You also may attend the Meeting. Because a beneficial owner is not a shareholder of record, you may not vote those shares directly at the Meeting unless you obtain a “legal proxy” from the bank, broker or other nominee that holds your shares directly, giving you the right to vote the shares at the Meeting. Absent specific instructions from the beneficial owner of the shares, brokers are not allowed to exercise their voting discretion, among other things, with respect to the election of directors or any matter that relates to executive compensation; and therefore, a “broker non-vote” occurs with respect to such uninstructed shares. Therefore, it is important for a shareholder that holds Ordinary Shares through a bank or broker to instruct its bank or broker how to vote its shares, if the shareholder wants its shares to count for all proposals.
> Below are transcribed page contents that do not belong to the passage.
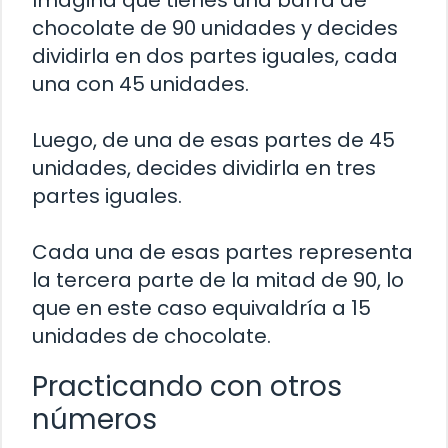
chocolate de 90 unidades y decides
dividirla en dos partes iguales, cada
una con 45 unidades.
Luego, de una de esas partes de 45
unidades, decides dividirla en tres
partes iguales.
Cada una de esas partes representa
la tercera parte de la mitad de 90, lo
que en este caso equivaldría a 15
unidades de chocolate.
Practicando con otros
números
A form of proxy for use at the Meeting is attached to the accompanying Proxy Statement, together with a return envelope, being sent to holders of the Ordinary Shares. By appointing “proxies,” shareholders may vote at the Meeting whether or not they attend. If a properly executed proxy in the attached form is received by the Company at least four (4) hours prior to the Meeting, all of the Ordinary Shares represented by the proxy shall be voted as indicated on the form. Subject to applicable law and the rules of the NYSE American, LLC, in the absence of instructions, the Ordinary Shares represented by properly executed and received proxies will be voted “FOR” all of the proposed resolutions to be presented at the Meeting for which the Board recommends a “FOR”.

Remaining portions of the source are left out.